Des affaires éclatent depuis 2016

Dans la pratique, plusieurs personnes ont été lésées par ce genre d’opérations réalisées au Maroc. Des affaires ont éclaté il y a quelques années. Il s’agit notamment de l’affaire « Joliwell » qui compte entre 9.000 et 12.500 victimes. Certaines ont investi jusqu’à 100.000 DH, comme l’a révélé une enquête de notre confrère Telquel en 2016.

A l’époque, plusieurs plaintes avaient été déposées contre les fondateurs de la société qui avaient « disparu » suite au tapage causé par les plaintes des victimes. Selon l’article 183 de la loi 31-08, ces derniers risquaient entre un mois et un an d’emprisonnement ainsi qu’une amende de 20.000 à 40.000 DH. Et ce, sans écarter l’application de peines plus sévères ; à savoir celles prévues par l’article 540 du Code pénal, portant sur l’escroquerie.
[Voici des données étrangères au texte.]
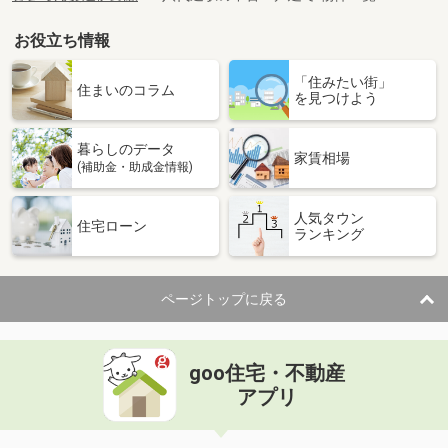
お役立ち情報
「住みたい街」
住まいのコラム
を見つけよう
暮らしのデータ
家賃相場
(補助金・助成金情報)
人気タウン
住宅ローン
ランキング
ページトップに戻る
goo住宅・不動産
アプリ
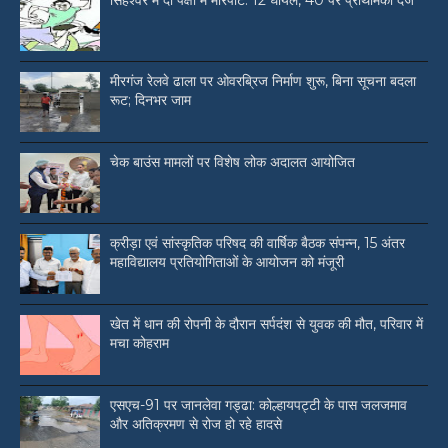
सिंहेश्वर में दो पक्षों में मारपीट: 12 घायल, 40 पर प्राथमिकी दर्ज
मीरगंज रेलवे ढाला पर ओवरब्रिज निर्माण शुरू, बिना सूचना बदला
रूट; दिनभर जाम
चेक बाउंस मामलों पर विशेष लोक अदालत आयोजित
क्रीड़ा एवं सांस्कृतिक परिषद की वार्षिक बैठक संपन्न, 15 अंतर
महाविद्यालय प्रतियोगिताओं के आयोजन को मंजूरी
खेत में धान की रोपनी के दौरान सर्पदंश से युवक की मौत, परिवार में
मचा कोहराम
एसएच-91 पर जानलेवा गड्ढा: कोल्हायपट्टी के पास जलजमाव
और अतिक्रमण से रोज हो रहे हादसे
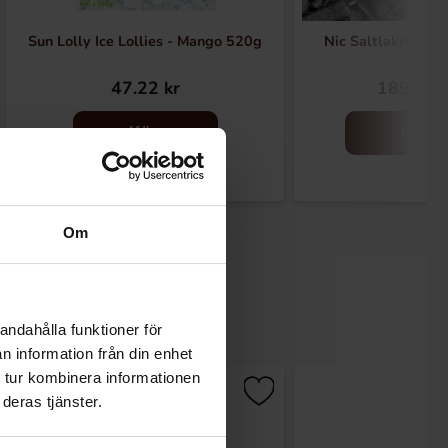
Sun Lolly Ice Lollies - Mango 520g
Nic Saltlakrits F
47.22 kr
189.19 
Köp
Köp
Om
andahålla funktioner för
n information från din enhet
 tur kombinera informationen
deras tjänster.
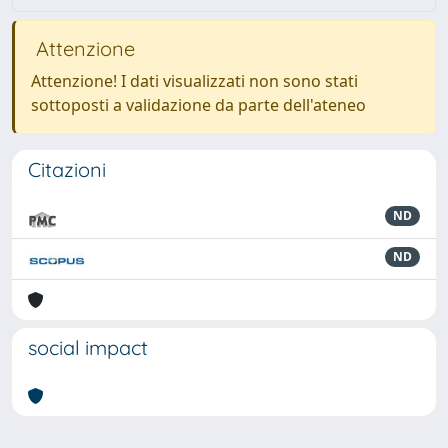
Attenzione
Attenzione! I dati visualizzati non sono stati
sottoposti a validazione da parte dell'ateneo
Citazioni
ND
ND
social impact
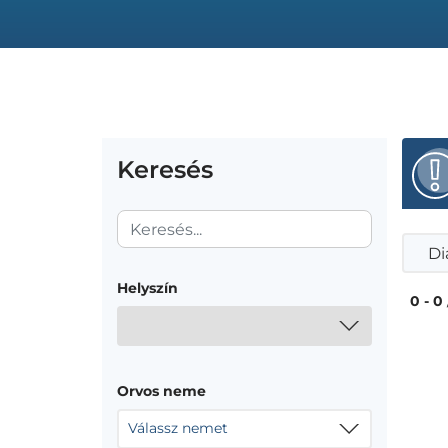
Keresés
Di
Helyszín
0 - 0
Orvos neme
Válassz nemet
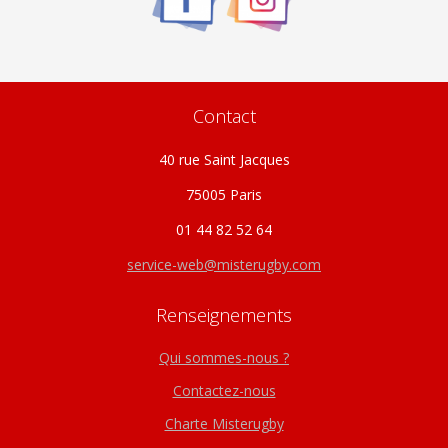
Contact
40 rue Saint Jacques
75005 Paris
01 44 82 52 64
service-web@misterugby.com
Renseignements
Qui sommes-nous ?
Contactez-nous
Charte Misterugby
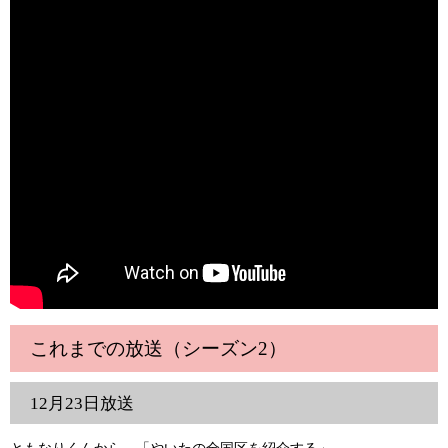
これまでの放送（シーズン2）
12月23日放送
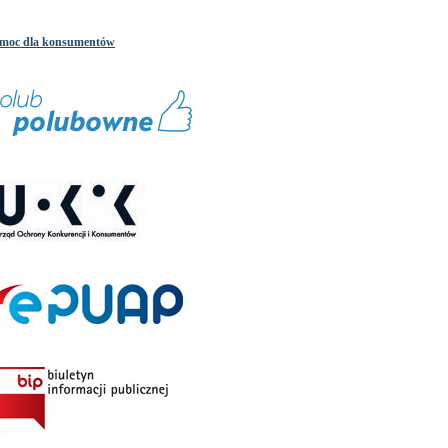
moc dla konsumentów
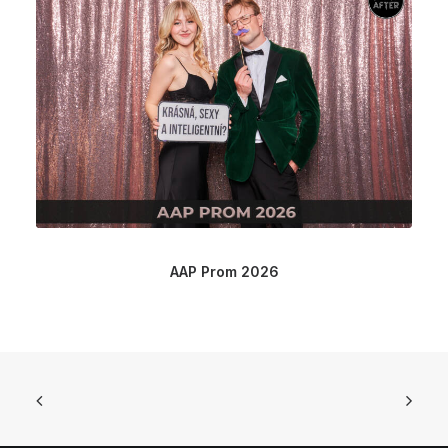
AAP Prom 2026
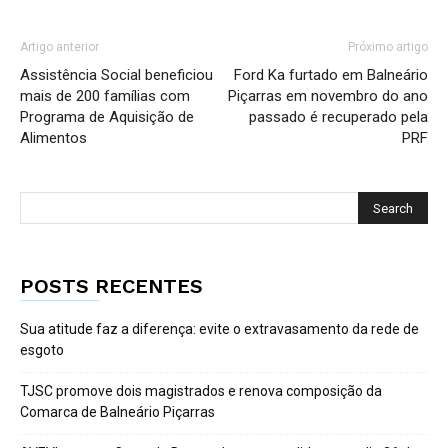
Artigo anterior
Próximo artigo
Assistência Social beneficiou
Ford Ka furtado em Balneário
mais de 200 famílias com
Piçarras em novembro do ano
Programa de Aquisição de
passado é recuperado pela
Alimentos
PRF
POSTS RECENTES
Sua atitude faz a diferença: evite o extravasamento da rede de
esgoto
TJSC promove dois magistrados e renova composição da
Comarca de Balneário Piçarras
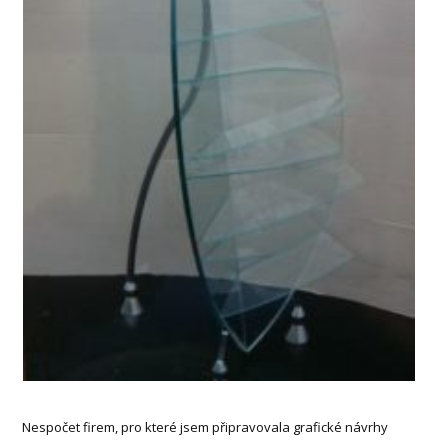
Nespočet firem, pro které jsem připravovala grafické návrhy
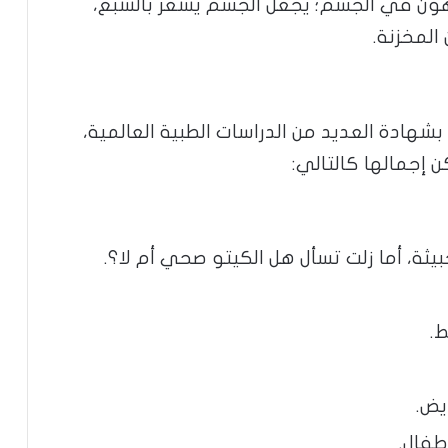
لدهون في الجسم؛ يجعل الجسم يشعر بالشبع،
المخزنة.
 بشهادة العديد من الدراسات الطبية العالمية،
 إجمالها كالتالي:
يثة، أما زلت تسأل هل الكيتو صحي أم لا؟.
.
يض.
طفال.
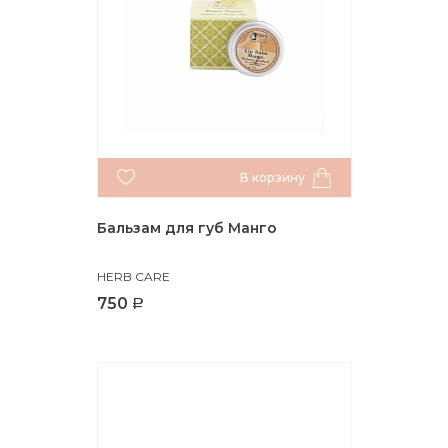
В корзину
Бальзам для губ Манго
HERB CARE
750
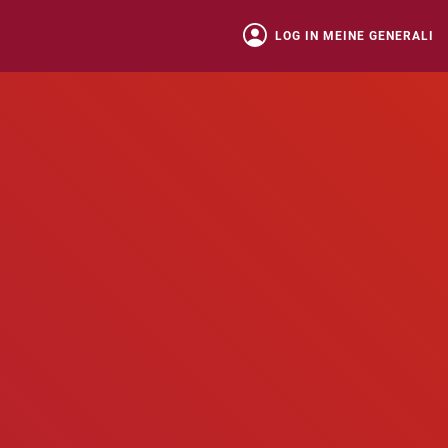
LOG IN MEINE GENERALI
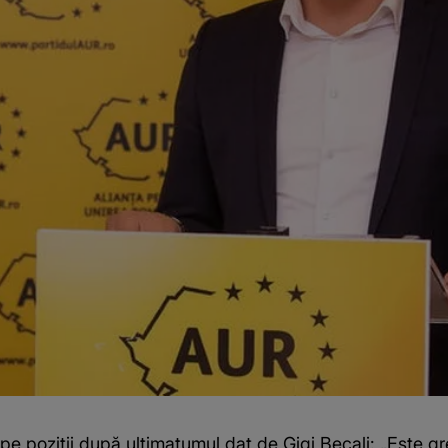
 poziții după ultimatumul dat de Gigi Becali: „Este gr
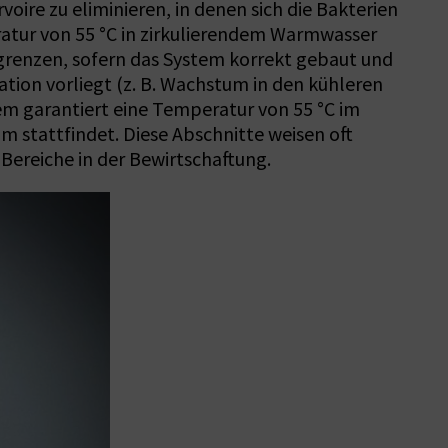
oire zu eliminieren, in denen sich die Bakterien
atur von 55 °C in zirkulierendem Warmwasser
egrenzen, sofern das System korrekt gebaut und
ation vorliegt (z. B. Wachstum in den kühleren
m garantiert eine Temperatur von 55 °C im
m stattfindet. Diese Abschnitte weisen oft
Bereiche in der Bewirtschaftung.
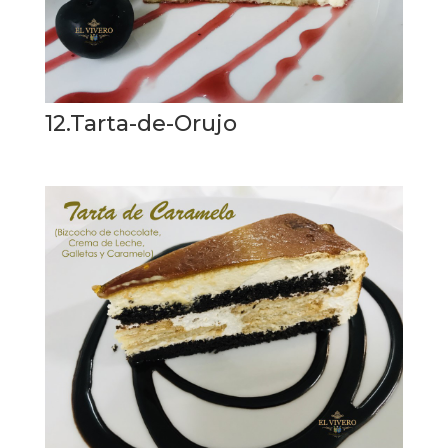
12.Tarta-de-Orujo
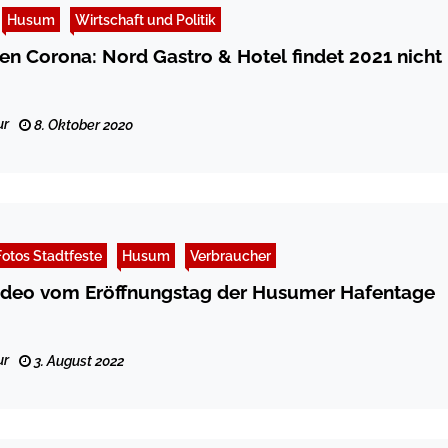
Husum
Wirtschaft und Politik
n Corona: Nord Gastro & Hotel findet 2021 nicht
ur
8. Oktober 2020
Fotos Stadtfeste
Husum
Verbraucher
ideo vom Eröffnungstag der Husumer Hafentage
ur
3. August 2022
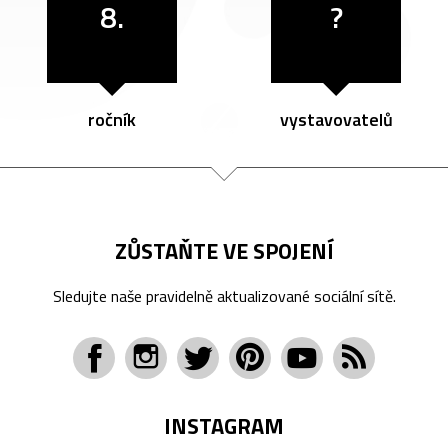
8.
?
ročník
vystavovatelů
ZŮSTAŇTE VE SPOJENÍ
Sledujte naše pravidelně aktualizované sociální sítě.
INSTAGRAM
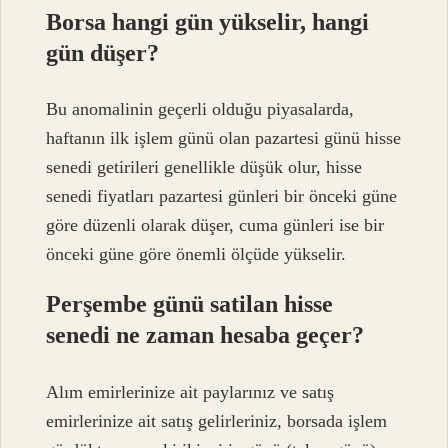
Borsa hangi gün yükselir, hangi
gün düşer?
Bu anomalinin geçerli olduğu piyasalarda,
haftanın ilk işlem günü olan pazartesi günü hisse
senedi getirileri genellikle düşük olur, hisse
senedi fiyatları pazartesi günleri bir önceki güne
göre düzenli olarak düşer, cuma günleri ise bir
önceki güne göre önemli ölçüde yükselir.
Perşembe günü satilan hisse
senedi ne zaman hesaba geçer?
Alım emirlerinize ait paylarınız ve satış
emirlerinize ait satış gelirleriniz, borsada işlem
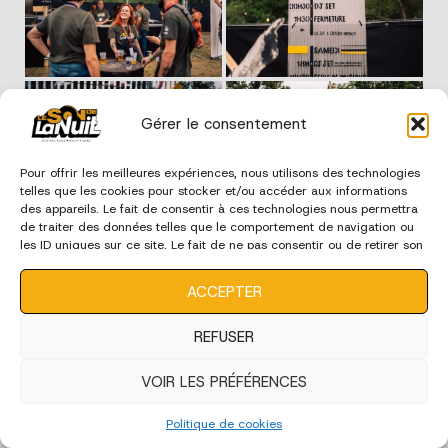
Gérer le consentement
Pour offrir les meilleures expériences, nous utilisons des technologies
telles que les cookies pour stocker et/ou accéder aux informations
des appareils. Le fait de consentir à ces technologies nous permettra
de traiter des données telles que le comportement de navigation ou
les ID uniques sur ce site. Le fait de ne pas consentir ou de retirer son
consentement peut avoir un effet négatif sur certaines
caractéristiques et fonctions.
ACCEPTER
REFUSER
VOIR LES PRÉFÉRENCES
Politique de cookies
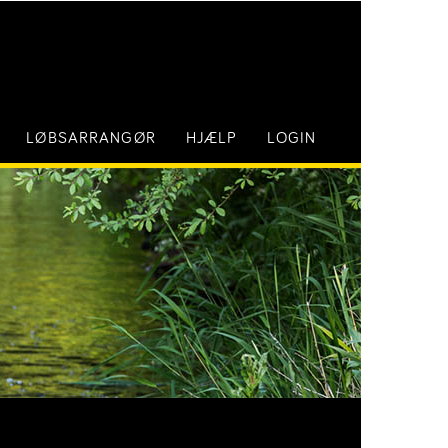
LØBSARRANGØR
HJÆLP
LOGIN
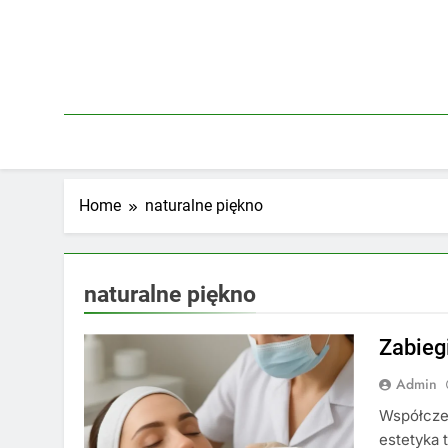
Skip
to
content
Home
naturalne piękno
naturalne piękno
Zabieg
Admin
Współczes
estetyka 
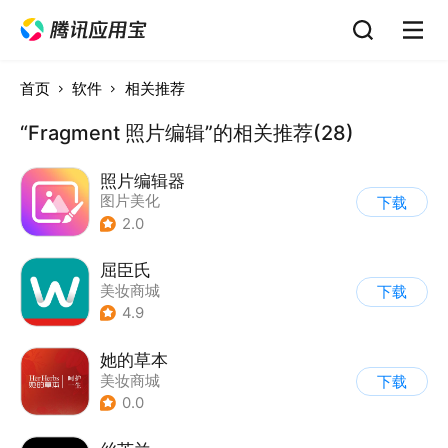
首页
软件
相关推荐
“Fragment 照片编辑”的相关推荐(28)
照片编辑器
图片美化
下载
2.0
屈臣氏
美妆商城
下载
4.9
她的草本
美妆商城
下载
0.0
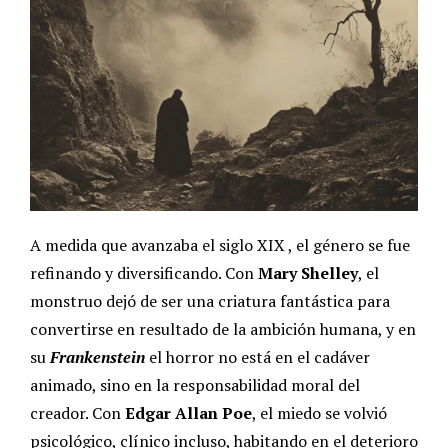
A medida que avanzaba el siglo XIX , el género se fue
refinando y diversificando. Con
Mary Shelley
, el
monstruo dejó de ser una criatura fantástica para
convertirse en resultado de la ambición humana, y en
su
Frankenstein
el horror no está en el cadáver
animado, sino en la responsabilidad moral del
creador.
Con
Edgar Allan Poe
, el miedo se volvió
psicológico, clínico incluso, habitando en el deterioro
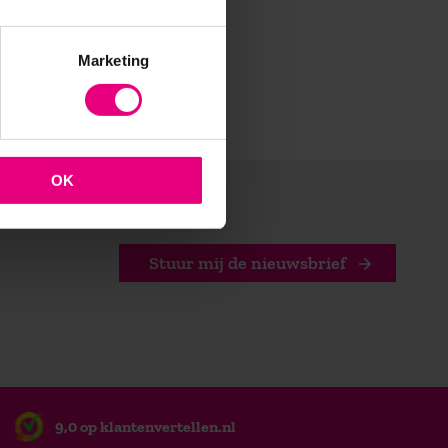
po.
Marketing
OK
Stuur mij de nieuwsbrief
9,0 op klantenvertellen.nl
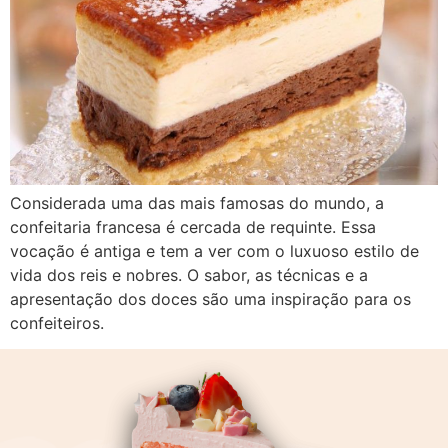
Considerada uma das mais famosas do mundo, a
confeitaria francesa é cercada de requinte. Essa
vocação é antiga e tem a ver com o luxuoso estilo de
vida dos reis e nobres. O sabor, as técnicas e a
apresentação dos doces são uma inspiração para os
confeiteiros.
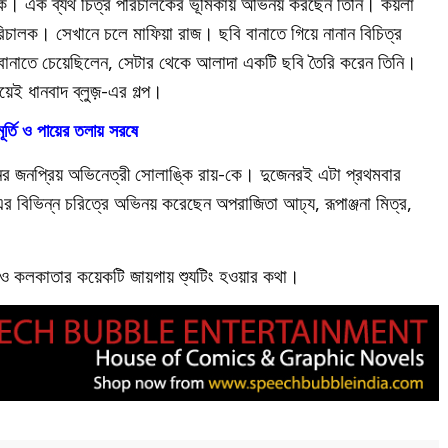
্তকে। এক ব্যর্থ চিত্র পরিচালকের ভূমিকায় অভিনয় করছেন তিনি। কয়লা
িচালক। সেখানে চলে মাফিয়া রাজ। ছবি বানাতে গিয়ে নানান বিচিত্র
 বানাতে চেয়েছিলেন, সেটার থেকে আলাদা একটি ছবি তৈরি করেন তিনি।
েই ধানবাদ ব্লুজ়-এর গল্প।
ূর্তি ও পায়ের তলায় সরষে
ের জনপ্রিয় অভিনেত্রী সোলাঙ্কি রায়-কে। দুজেনরই এটা প্রথমবার
 বিভিন্ন চরিত্রে অভিনয় করেছেন অপরাজিতা আঢ্য, রূপাঞ্জনা মিত্র,
ছাড়াও কলকাতার কয়েকটি জায়গায় শ্যুটিং হওয়ার কথা।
Les consommateurs-victimes de cette pratique ont donc des moyens de recours et une base juridique pour réclamer leurs droits, notamment la possibilité de demander le remboursement des sommes versées, conformément au deuxième alinéa de l’article 183 de la loi 31-08.

C’est ce qu’ont fait quelques victimes de la société « Learn & Earn Cosmetique », dont le fondateur Zakaria Fathani avait été condamné en premier ressort en 2017, outre les six mois de prison ferme et l’amende de 20.000 DH, à restituer une importante somme d’argent à plusieurs victimes.

Jugé coupable de vente pyramidale suite à une plainte de BAM, Zakaria Fathani avait été innocenté en appel, mais reconnu coupable de réception de fonds publics, il a été condamné à la même peine : six mois de prison ferme.